Friday, September 17, 2010

Strange Letter # 26--A Letter to the Future Cyborg Version of You

Dear Future Cyborg Me,

Considering all the various metal rods, plates, stints, and various other modifications, I am not far from being a cyborg now. It is not quite as exciting as Steve Austin. Te nifty sound effect when I run sounds more like William Conrad’s wheezing in Jake and the Fatman than any Lee majors heroics.

If I were ever rebuilt in the future as a cyborg, I am imagine I would want to be like Robot Nixon from Futurama.

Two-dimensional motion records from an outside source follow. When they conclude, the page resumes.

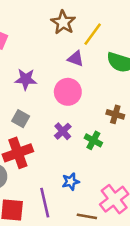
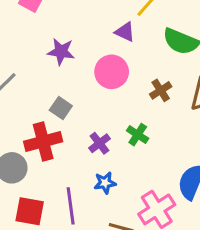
brown cross: (115, 114) -> (161, 90), moved, turned 36
gray square: (21, 119) -> (61, 108), moved
purple cross: (63, 131) -> (99, 143), moved

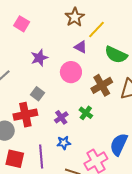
purple star: (61, 52) -> (39, 58), turned -30
brown cross: (161, 90) -> (102, 85), size x1.5

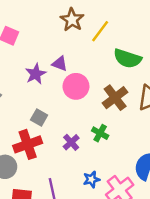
purple triangle: (81, 47) -> (60, 64), moved
blue star: (64, 143) -> (91, 179), moved

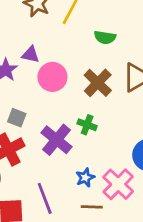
green semicircle: (128, 59) -> (105, 37), size x0.7
purple cross: (71, 142) -> (57, 140), size x1.6

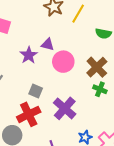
green cross: (87, 125) -> (100, 89), moved

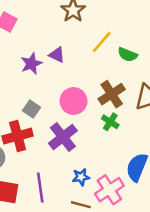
yellow line: (78, 14) -> (102, 42), moved
pink circle: (63, 62) -> (74, 101), moved

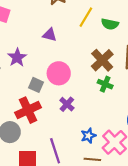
purple star: (31, 64) -> (17, 57), moved
pink circle: (74, 101) -> (59, 73), moved
purple cross: (63, 137) -> (67, 104), size x0.6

If I had ever gotten the opportunity for a political career, I would likely have wound up like Nixon--so bitter about the losses ad betrayals that brought me to the top, I could not enjoy meeting my goals for all the emotional damage it took to get there. Probably terrified it will all betaken away from me, too. Being half machine ought to fix all that pesky emotion stuff.

Future Cyborg Me, you are obviously in charge of the whole shebang. You certainly maintain a hefty enemies list. A harem, too, I would imagine. I assume by this point, the planet is in such a pot-apocalyptic disarray there is no real point in ruling over it, anyway. That is probably the only reason I am running the place.

Sigh. Even my fantasies stab at me.

Have a nice reign for as long as it lasts. Sure enough, some alien race a flying monkeys with laser beams aregoing to come down to Earth, kick our beinds, and take over. It will most certainly be on my watch. Brace yourself.